Introduction to Hibiscus furcellatus Desr.

We found this Hibiscus flowering in Savanna #10, Parque Nacional Laguna del Tigre, Reserva de la Biosfera Maya, Peten, Guatemala. This park is in the western part of Peten, not far from Tabasco and Chiapas area of Mexico. In the Portal de Biodiversidad de Guatemala only two lonely specimens are listed for Guatemala, both collected by the same botanist in one single location, Departamento Izabal: South shore of Lake Izabel, near sea level. We have to double-check our suggested identification as H f, but if we are correct is this the first identification of h f in Peten? There were about a hundred of these bushes in the transition zone, north side, Savanna #10 (also known as Spider Lily Savanna due to finding lots of these white flowers blooming during our August 2021 field trip). I prefer the name sleepy hibiscus.

Color of the flowers varies; may depend on soil, sunshine, and whether the flower just opened or is maturing.

Uses of Hibiscus furcellatus

The best place to learn uses of plants of Guatemala is to look in the monograph on plants of Belize. Balick, Nee and Atha have produced a book for which there is nothing like it for Honduras, El Salvador, Guatemala. Mexico has dozens of excellent books on plants but I have not yet found one as helpful as Balick, Nee and Atha (2000: 69 for Hibiscus). However books tend to list a use only for the country that they cover, so there are no uses for Hibiscus furcellatus in Belize. But my focus is learning what plants of Guatemala have uses elsewhere in the world which means 2,000 years ago the Maya could have eaten the leaves or made tea from the flowers. Understandably no book on edible plants of the Maya includes Hibiscus furcellatus in any category, but since most Hibiscus are edible, and since leaves and seeds of Hibiscus furcellatus are used elsewhere in the world, it should be included in edible plants of the Mayan world. Further research is needed to document this estimate (that Hibiscus furcellatus itself is edible).

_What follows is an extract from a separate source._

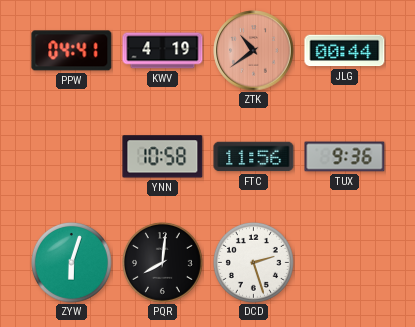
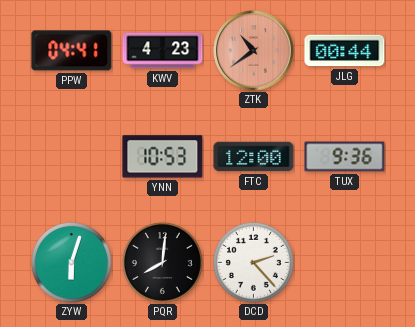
KWV: 4:19 -> 4:23
YNN: 10:58 -> 10:53
FTC: 11:56 -> 12:00
DCD: 2:27 -> 2:23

Hibiscus furcellatus and insects

You could do an entire PhD dissertation on the association of Hibiscus furcellatus and various insects. But we are so busy with savannas, the symbiotic, mutualistic and other relationships are best accomplished separately. We saw these insects on the dried seed pods.

Hibiscus furcellatus Desr., Species description and general information

This malvaceous plant is a shrub that reaches three meters in height and has thin abundant stems. It presents heart-shaped leaves and large flowers with five pinkish petals. It has extrafloral nectaries in the capsule-shaped fruit that has stinging hairs where the seeds are. It propagates by seeds and grows on the banks of streams with submerged roots and in roadsides (Barrios et al., 2018). A remarkable organ in this plant is a ring of stiff “forks” curving up around the flower and fruit base. These forks are oversized, stiff bractlets and it seems that they are protective. When the blossom is open the forks don't block anything, but before that they form a tight cage around the expanding bud. Then, the two tines on the fork spread across the top of the bud so attackers don’t have it easy (Treasure Coast Natives, 2019). Hibiscus furcellatus is a species with a widest distribution, from Venezuela to NE Argentina and also to Central America and Mexico (Krapovickas and Fryxell, 2004).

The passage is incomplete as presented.